Holy Family Primary School is a Catholic primary (Prep–6) school for boys and girls at Ward Street. In 2017, the school had an enrolment of 250 students with 23 teachers (15 full-time equivalent) and 16 non-teaching staff (10 full-time equivalent).

Ambrose Treacy College is a Catholic primary and secondary (4–10) school for boys at Twigg Street. In 2017, the school had an enrolment of 851 students with 66 teachers (60 full-time equivalent) and 82 non-teaching staff (57 full-time equivalent).

St Peters Lutheran College is a private primary and secondary (Prep–12) school for boys and girls at 66 Harts Road. In 2017, the school had an enrolment of 1,992 students with 188 teachers (175 full-time equivalent) and 144 non-teaching staff (118 full-time equivalent).

Indooroopilly State High School is a government secondary (7–12) school for boys and girls at Ward Street. In 2017, the school had an enrolment of 1,834 students with 153 teachers (141 full-time equivalent) and 65 non-teaching staff (44 full-time equivalent). It includes a special education unit.

Brigidine College is a Catholic secondary (7–12) school for girls at 53 Ward Street. In 2017, the school had an enrolment of 807 students with 66 teachers (64 full-time equivalent) and 47 non-teaching staff (33 full-time equivalent).

The Japanese Language Supplementary School of Queensland Japanese School of Brisbane (ブリスベン校 Burisuben Kō), a weekend Japanese school, holds its classes at Indooroopilly State High School. The school offices are in Taringa.

==Amenities==
There is a café and restaurant precinct along Station Road between the shopping centre and railway station as well as to the east of the railway station. There are two cinema complexes in Indooroopilly, the Eldorado cinemas on Coonan Street and Event Cinema Megaplex inside Indooroopilly Shopping Centre. This cinema complex once had 8 cinemas, now it boasts 16. It is the major cinema complex in the Western Suburbs.

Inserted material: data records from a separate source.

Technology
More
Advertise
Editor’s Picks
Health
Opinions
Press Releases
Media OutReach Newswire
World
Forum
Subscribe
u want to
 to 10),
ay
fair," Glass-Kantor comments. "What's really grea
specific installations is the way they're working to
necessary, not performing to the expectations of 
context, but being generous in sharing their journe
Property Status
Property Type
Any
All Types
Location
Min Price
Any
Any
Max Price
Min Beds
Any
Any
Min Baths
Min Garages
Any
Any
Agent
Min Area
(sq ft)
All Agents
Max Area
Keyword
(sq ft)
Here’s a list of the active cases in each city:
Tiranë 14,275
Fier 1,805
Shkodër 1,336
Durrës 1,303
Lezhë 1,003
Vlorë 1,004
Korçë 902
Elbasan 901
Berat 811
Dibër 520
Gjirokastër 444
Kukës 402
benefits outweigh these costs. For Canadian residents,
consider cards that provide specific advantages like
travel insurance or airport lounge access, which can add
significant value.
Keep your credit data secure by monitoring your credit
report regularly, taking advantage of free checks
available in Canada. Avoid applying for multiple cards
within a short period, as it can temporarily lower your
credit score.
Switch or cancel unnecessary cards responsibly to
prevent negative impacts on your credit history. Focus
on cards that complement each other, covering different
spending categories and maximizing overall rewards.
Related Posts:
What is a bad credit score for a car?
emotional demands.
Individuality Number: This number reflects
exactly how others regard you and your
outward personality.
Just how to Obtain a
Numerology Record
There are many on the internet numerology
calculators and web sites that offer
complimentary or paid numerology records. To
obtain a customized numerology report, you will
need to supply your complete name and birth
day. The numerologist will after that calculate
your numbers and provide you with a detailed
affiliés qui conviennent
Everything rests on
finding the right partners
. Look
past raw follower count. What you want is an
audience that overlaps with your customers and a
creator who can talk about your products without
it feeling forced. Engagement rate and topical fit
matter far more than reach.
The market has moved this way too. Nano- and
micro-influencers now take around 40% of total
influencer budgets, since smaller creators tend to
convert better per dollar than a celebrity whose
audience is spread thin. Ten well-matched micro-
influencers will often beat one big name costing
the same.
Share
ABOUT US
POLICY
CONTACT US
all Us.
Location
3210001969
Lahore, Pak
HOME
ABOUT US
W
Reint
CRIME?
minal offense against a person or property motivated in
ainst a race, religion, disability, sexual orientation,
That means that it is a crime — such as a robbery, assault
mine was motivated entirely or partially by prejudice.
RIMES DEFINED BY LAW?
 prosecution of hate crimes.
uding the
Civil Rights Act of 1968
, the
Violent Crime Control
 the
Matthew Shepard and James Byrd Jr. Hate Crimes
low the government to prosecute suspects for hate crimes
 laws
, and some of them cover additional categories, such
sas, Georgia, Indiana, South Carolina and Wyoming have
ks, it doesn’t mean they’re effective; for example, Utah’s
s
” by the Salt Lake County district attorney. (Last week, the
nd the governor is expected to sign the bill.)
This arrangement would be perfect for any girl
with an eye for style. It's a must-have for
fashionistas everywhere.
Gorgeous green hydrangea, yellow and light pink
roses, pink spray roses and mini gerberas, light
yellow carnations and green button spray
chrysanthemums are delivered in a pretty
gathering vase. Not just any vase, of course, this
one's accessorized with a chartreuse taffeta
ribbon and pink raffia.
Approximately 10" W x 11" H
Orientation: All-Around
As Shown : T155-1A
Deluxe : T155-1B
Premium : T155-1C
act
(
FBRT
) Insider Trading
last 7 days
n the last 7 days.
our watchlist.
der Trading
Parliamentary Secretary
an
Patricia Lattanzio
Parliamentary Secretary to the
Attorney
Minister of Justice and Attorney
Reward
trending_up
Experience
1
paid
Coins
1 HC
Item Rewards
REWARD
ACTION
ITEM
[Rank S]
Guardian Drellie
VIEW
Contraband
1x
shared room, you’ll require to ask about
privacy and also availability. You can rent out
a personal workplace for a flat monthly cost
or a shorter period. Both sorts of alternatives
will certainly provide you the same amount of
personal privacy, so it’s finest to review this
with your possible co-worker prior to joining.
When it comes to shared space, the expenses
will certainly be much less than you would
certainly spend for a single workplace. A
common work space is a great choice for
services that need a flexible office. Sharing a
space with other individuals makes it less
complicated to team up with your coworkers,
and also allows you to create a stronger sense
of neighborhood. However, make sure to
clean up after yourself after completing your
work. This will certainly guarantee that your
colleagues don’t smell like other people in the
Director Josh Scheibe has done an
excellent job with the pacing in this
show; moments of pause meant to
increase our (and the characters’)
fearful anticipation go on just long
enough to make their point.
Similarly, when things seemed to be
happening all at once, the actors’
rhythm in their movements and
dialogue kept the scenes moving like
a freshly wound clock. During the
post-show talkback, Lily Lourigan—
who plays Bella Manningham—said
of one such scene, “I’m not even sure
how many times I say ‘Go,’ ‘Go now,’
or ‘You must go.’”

Indooroopilly youth organisations include the Indooroopilly Scout Group including Rovers and Indooroopilly Girl Guide District.

Indooroopilly is also home to one of Brisbane's oldest soccer clubs, Taringa Rovers.

The Indooroopilly Golf Club is a 36-hole championship course offering members and guests a variety of competition and social golf.

The Brisbane City Council operate a public library in the Indooroopilly Shopping Centre (Station Road end).

Indooroopilly Uniting Church is at 74 Station Road. It is part of the Bremer Brisbane Presbytery of the Uniting Church in Australia.

==Transport==
Moggill Road is the main thoroughfare, connecting Indooroopilly to Toowong and the city via Coronation Drive (inbound), and Chapel Hill and Kenmore (outbound). The Western Freeway also serves the suburb. Indooroopilly is well connected by public transport. There is a bus interchange adjoining the Indooroopilly Shopping Centre, where Transport for Brisbane operates services to the CBD, university and other western suburbs. Indooroopilly railway station provides frequent services to the Brisbane CBD, Ipswich, Richlands and Caboolture.